20 Minutes avec
Le journaliste David Dufresne refuse le «chantage qui consiste à dire “la police ou le chaos”»
«Allô Place Beauvau? C’est pour un signalement. » Pendant près de deux ans, avec cette introduction lancée sur Twitter, le journaliste indépendant et ancien de Libération David Dufresne s’est échiné à recenser les violences et mutilations présumées survenues lors d’opérations de maintien de l’ordre. Dans un débat de plus en plus polarisé entre propoliciers et promanifestants, il a choisi d’apporter une contribution singulière dans un documentaire politique et philosophique (lire l’encadré).
Pour 20 Minutes, il raconte la genèse de ce projet et livre son regard sur les récentes prises de position du gouvernement sur le maintien de l’ordre.
Quel est le message de votre film? Ce que je voulais dire, et montrer, c’est que la police, ça ne va pas de soi. La police, ça se discute, elle n’est pas coulée dans le marbre, on doit pouvoir l’observer et la critiquer au sens noble du terme. Je voulais aussi nourrir le débat qui s’est ouvert avec l’apparition de comités, comme Urgence, notre police assassine, et puis, évidemment, avec la mobilisation des «gilets jaunes». Tout le monde a saisi qu’il y avait un enjeu, idem par rapport à l’IGPN et la question du contrôle de la police. Ce film, c’est une analyse collective de ces sujets-là. Pourquoi avoir eu envie et besoin de réaliser ce documentaire? Parce que ces images amateurs, ou celles tournées par des journalistes indépendants, méritaient d’être regardées et pas simplement «scrollées» sur les réseaux sociaux. Les projeter sur grand écran permet de comprendre leur teneur réelle.

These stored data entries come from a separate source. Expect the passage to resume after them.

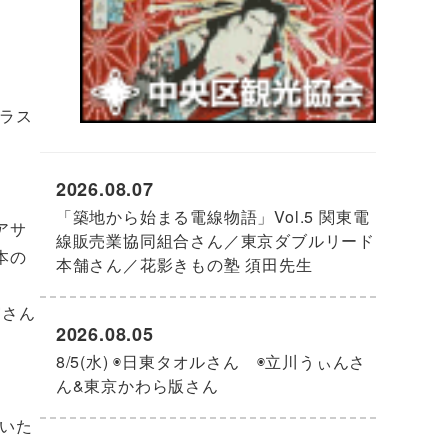
ラス
2026.08.07
「築地から始まる電線物語」Vol.5 関東電
アサ
線販売業協同組合さん／東京ダブルリード
本の
本舗さん／花影きもの塾 須田先生
宮さん
2026.08.05
8/5(水) ◉日東タオルさん ◉立川うぃんさ
ん&東京かわら版さん
いた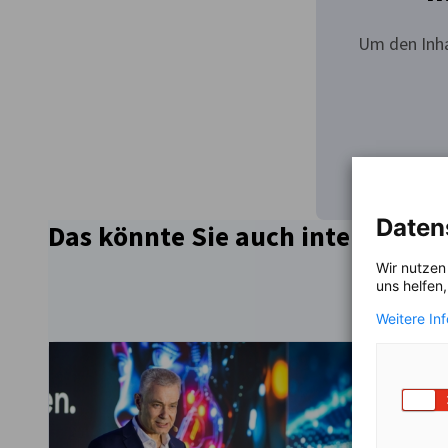
Um den Inha
Daten
Das könnte Sie auch interessier
Wir nutzen
uns helfen
Weitere In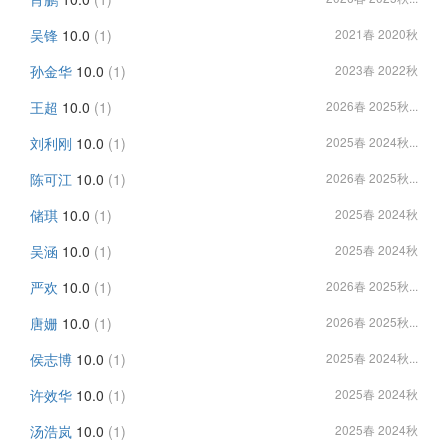
吴锋
10.0
(1)
2021春 2020秋
孙金华
10.0
(1)
2023春 2022秋
王超
10.0
(1)
2026春 2025秋...
刘利刚
10.0
(1)
2025春 2024秋...
陈可江
10.0
(1)
2026春 2025秋...
储琪
10.0
(1)
2025春 2024秋
吴涵
10.0
(1)
2025春 2024秋
严欢
10.0
(1)
2026春 2025秋...
唐姗
10.0
(1)
2026春 2025秋...
侯志博
10.0
(1)
2025春 2024秋...
许效华
10.0
(1)
2025春 2024秋
汤浩岚
10.0
(1)
2025春 2024秋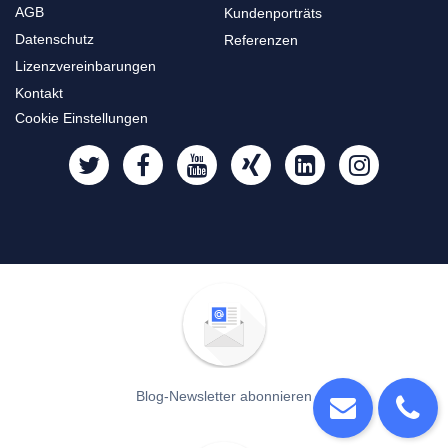
AGB
Kundenporträts
Datenschutz
Referenzen
Lizenzvereinbarungen
Kontakt
Cookie Einstellungen
Blog-Newsletter abonnieren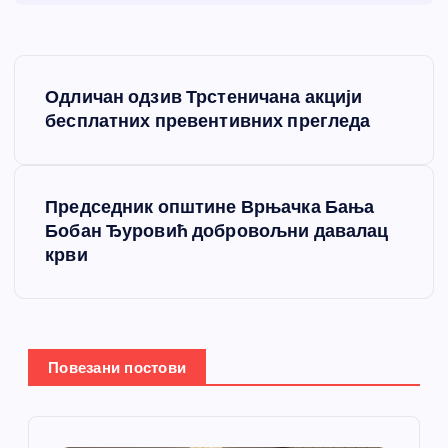
К
Одличан одзив Трстеничана акцији
р
бесплатних превентивних прегледа
е
Председник општине Врњачка Бања
т
Бобан Ђуровић добровољни давалац
крви
а
њ
е
Повезани постови
ч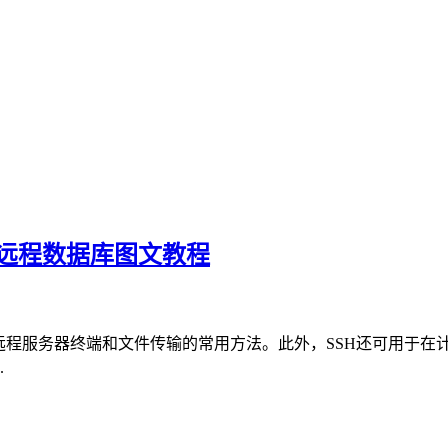
连接到远程数据库图文教程
远程服务器终端和文件传输的常用方法。此外，SSH还可用于在
.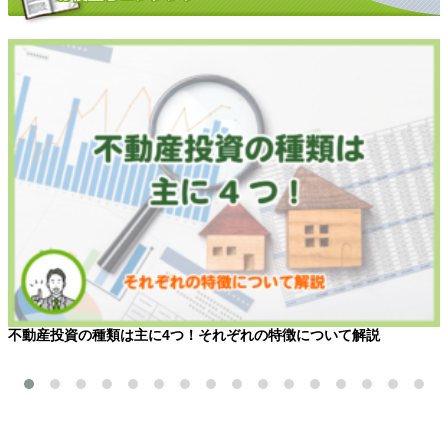
不動産投資の種類は主に4つ！それぞれの特徴について解説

Le nom et la fonction des intervenants ne sont donnée qu’à la toute fin du film, au générique. Pourquoi?
Je voulais lutter contre deux choses. Premièrement, contre la hiérarchie sociale, en disant qu’une voix vaut une voix et qu’un cariste doit être écouté avec la même attention qu’un historien, par exemple. Deuxièmement, je voulais lutter contre nos propres préjugés. Si, comme à la télévision, j’avais précisé qu’untel est policier, en fonction de ce que vous pensez de la police, vous auriez tout de suite eu une idée préconçue de ce qu’il allait dire et de ce que vous alliez en penser.
Le nouveau schéma du maintien de l’ordre prévoit que les journalistes couvrant les manifestations doivent être «titulaires d’une carte de presse, et accrédités auprès des autorités », notamment. Quel regard portez-vous sur cette question? C’est extrêmement préoccupant. Le ministère de l’Intérieur veut nasser le compte rendu de la manifestation, de la même manière qu’il veut nasser les manifestants. Il voudrait choisir les journalistes, et exclure ceux qui n’ont pas de carte de presse et tous les « amateurs ». Or, c’est évidemment grâce aux indépendants et aux amateurs que le débat a explosé.
Les controverses sur la gestion du maintien de l’ordre traversent notre société depuis plus de cinquante ans. Qu’est-ce qui a changé avec la mobilisation des «gilets jaunes»?
Plus que les mobilisations passées, celle des «gilets jaunes» a été documentée, répertoriée, discutée, contextualisée, filmée. Tout d’un coup, on a compris le caractère systémique des violences policières. Jusqu’alors, certains pouvaient envisager ces violences comme une «succession hasardeuse de bavures», comme le dit l’avocat William Bourdon dans le documentaire. Mais la somme des mutilés et des blessés est devenue telle que ça ne pouvait plus être envisagé comme cela. C’est un système, qui est validé par le nouveau schéma du maintien de l’ordre, par ailleurs. Le recours à des policiers pas suffisamment formés, équipés et entraînés est désormais acté. Mettre en place un superviseur au sein des forces de l’ordre pour faire usage des LBD, c’est une bonne chose. En même temps, cela revient à dire qu’on va continuer à tirer sur les manifestants. Alors que la France est quasiment le seul pays d’Europe à faire ça, malgré les mises en garde de l’ONU, du Parlement européen... Le déni politique est devenu de plus en plus compliqué. Certains policiers, observateurs ou élus vous reprochent d’user d’une rhétorique « antiflic »… Je ne suis pas « antiflic », je suis anti-abus de pouvoir, c’est tout. Oui, je suis radical, mais je ne suis pas dans la haine. Etre radical, c’est aussi, je crois, refuser ce chantage qui nous est fait en permanence et qui consiste à dire : “La police ou le chaos”. Je refuse ce chantage, qui empêche le dialogue et le débat.
«Le ministrère de l’Intérieur voudrait choisir les journalistes.»
«Le déni politique est devenu de plus en plus compliqué.»